Source material: Begin
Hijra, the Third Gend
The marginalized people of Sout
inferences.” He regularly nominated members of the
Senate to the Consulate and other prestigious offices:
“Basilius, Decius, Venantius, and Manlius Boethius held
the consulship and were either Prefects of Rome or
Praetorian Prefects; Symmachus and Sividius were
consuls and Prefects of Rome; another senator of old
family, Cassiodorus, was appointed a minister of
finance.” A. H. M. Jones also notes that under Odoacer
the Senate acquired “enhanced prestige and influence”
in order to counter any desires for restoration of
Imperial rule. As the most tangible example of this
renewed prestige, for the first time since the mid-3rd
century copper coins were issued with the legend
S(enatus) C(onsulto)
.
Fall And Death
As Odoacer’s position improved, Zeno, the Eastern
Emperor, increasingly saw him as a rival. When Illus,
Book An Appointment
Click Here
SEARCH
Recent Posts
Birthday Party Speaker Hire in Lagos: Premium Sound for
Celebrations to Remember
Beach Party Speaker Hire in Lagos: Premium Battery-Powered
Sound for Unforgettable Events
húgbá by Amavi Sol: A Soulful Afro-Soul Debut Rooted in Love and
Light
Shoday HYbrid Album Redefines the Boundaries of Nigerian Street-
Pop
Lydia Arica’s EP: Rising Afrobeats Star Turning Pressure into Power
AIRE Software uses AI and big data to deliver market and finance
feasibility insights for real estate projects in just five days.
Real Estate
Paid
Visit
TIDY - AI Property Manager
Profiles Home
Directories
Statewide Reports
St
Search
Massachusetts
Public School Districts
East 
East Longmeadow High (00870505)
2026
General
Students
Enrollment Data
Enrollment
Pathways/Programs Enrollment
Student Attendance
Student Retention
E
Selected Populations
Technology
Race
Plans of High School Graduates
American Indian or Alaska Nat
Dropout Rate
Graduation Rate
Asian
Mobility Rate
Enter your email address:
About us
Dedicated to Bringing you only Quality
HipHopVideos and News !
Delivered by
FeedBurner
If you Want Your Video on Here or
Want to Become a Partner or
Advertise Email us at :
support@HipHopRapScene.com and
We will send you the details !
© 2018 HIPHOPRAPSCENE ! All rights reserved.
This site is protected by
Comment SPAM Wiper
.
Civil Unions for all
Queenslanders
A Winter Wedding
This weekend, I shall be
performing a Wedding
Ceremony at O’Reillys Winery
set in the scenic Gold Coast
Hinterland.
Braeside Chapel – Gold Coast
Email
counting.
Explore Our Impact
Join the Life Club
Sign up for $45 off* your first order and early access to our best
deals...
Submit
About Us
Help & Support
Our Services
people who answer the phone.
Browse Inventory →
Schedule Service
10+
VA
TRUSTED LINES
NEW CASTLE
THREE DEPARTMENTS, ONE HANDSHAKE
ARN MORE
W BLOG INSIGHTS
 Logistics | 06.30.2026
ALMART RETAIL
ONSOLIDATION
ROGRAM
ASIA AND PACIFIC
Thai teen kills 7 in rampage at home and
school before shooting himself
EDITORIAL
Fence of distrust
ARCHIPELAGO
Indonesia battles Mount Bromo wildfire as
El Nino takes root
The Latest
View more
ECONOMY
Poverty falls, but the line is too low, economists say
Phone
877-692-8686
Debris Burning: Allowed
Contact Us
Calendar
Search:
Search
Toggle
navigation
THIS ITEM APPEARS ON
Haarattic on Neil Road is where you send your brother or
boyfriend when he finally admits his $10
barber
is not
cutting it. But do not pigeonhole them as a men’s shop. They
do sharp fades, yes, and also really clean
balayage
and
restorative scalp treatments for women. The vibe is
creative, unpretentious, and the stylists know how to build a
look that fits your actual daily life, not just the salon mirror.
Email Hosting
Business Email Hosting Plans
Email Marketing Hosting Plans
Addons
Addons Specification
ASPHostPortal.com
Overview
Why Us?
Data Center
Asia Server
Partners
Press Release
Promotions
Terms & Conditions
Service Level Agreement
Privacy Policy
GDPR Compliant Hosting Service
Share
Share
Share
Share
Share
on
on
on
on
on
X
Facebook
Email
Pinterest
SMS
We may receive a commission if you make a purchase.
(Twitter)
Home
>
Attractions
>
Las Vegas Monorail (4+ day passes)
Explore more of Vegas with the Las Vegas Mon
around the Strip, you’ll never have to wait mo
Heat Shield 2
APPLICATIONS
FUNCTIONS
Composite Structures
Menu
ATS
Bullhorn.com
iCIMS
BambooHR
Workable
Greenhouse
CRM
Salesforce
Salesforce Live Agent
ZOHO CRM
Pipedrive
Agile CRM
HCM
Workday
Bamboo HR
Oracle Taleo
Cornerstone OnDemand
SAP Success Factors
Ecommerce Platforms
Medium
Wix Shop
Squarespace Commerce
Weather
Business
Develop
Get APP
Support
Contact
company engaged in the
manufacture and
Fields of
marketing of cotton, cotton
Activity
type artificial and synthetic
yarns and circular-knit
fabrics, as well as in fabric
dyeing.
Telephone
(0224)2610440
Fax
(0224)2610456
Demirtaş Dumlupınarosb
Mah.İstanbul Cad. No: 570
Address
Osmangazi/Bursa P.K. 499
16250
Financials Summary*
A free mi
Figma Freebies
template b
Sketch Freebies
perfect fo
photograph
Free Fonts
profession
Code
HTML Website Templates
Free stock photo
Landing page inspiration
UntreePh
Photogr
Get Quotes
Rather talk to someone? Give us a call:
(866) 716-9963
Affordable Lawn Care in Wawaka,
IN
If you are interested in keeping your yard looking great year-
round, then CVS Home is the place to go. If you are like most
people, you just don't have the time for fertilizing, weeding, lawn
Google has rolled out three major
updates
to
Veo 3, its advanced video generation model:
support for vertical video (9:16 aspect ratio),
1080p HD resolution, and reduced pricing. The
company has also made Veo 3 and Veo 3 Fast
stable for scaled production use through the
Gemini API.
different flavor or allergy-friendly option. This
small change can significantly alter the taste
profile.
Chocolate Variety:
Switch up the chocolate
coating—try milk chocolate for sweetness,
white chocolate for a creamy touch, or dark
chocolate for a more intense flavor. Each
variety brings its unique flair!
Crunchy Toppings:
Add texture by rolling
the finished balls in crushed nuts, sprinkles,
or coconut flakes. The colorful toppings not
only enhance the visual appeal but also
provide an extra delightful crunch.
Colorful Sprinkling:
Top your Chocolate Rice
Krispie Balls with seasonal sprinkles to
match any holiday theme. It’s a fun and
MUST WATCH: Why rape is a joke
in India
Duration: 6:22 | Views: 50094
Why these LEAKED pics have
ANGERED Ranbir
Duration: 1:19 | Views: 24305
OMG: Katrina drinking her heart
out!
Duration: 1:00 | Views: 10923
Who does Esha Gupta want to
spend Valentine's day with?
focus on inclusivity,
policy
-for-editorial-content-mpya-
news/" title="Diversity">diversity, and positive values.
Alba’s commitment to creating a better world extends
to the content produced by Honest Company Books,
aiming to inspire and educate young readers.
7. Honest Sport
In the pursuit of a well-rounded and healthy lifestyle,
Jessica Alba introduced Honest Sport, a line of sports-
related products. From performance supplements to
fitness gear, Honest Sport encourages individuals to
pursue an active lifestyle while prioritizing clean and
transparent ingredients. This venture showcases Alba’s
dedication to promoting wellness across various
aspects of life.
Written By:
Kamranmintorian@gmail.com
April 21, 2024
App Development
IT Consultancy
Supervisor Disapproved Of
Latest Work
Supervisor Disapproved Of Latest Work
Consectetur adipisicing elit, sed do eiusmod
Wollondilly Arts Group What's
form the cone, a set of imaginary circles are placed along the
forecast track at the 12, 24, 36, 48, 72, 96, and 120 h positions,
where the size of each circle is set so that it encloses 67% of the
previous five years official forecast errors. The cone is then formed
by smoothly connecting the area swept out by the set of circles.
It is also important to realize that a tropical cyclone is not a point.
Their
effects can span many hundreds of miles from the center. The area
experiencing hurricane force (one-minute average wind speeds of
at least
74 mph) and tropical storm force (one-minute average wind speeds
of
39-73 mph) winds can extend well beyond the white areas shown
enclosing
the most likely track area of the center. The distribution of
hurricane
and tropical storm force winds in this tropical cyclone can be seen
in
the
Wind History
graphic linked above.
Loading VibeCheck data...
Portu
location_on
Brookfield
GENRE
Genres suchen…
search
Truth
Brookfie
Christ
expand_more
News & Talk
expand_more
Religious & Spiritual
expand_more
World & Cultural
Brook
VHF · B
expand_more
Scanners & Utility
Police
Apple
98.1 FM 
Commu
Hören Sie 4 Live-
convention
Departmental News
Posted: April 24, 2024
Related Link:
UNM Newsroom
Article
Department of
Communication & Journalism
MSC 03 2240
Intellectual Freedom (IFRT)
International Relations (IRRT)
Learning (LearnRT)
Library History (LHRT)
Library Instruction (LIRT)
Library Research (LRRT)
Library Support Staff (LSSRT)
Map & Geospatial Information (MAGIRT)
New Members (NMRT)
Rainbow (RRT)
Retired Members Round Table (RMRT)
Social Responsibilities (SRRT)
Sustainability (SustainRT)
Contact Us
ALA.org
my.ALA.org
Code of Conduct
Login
Source material: End
The problem: Whenever a line of the data holds the string "Latest", pick that line out.

Response to the exercise:
The Latest
Latest Work
Supervisor Disapproved Of Latest Work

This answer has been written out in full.